Figure 1.4.4 Left: Performance of simple implementations of the different loop orderings. Right: Performance for different choices of the outer loop, calling the BLIS typed interface. All experiments were performed on Robert's laptop. Notice that the scale along the y-axis is not consistent between the two graphs.
Homework 1.4.19

In directory Assignments/Week1/C/data use the Live Script in /Assignments/Week1/C/data/Plot_All_Outer.mlx to compare and contrast the performance of many of the algorithms that use the I, J, and P loop as the outer-most loop. If you want to rerun all the experiments, you can do so by executing

make Plot_All_Outer

in directory Assignments/Week1/C. What do you notice?

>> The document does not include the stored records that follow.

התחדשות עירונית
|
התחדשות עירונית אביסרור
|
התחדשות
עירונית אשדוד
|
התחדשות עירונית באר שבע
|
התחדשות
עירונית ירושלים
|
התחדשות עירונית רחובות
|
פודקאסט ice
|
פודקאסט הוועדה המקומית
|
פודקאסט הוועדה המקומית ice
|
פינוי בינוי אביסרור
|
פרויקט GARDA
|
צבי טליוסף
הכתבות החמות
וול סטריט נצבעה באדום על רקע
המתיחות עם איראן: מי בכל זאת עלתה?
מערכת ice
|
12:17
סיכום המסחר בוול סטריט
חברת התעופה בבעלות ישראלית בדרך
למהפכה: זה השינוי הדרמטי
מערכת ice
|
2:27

From the performance experiments reported in Figure 1.4.4, we have observed that accessing matrices by columns, so that the most frequently loaded data is contiguous in memory, yields better performance. Still, the observed performance is much worse than can be achieved.

We have now partitioning the matrices ,what we call "slicing and dicing", enhances our insight into how different algorithms access data. This will be explored and exploited further in future weeks.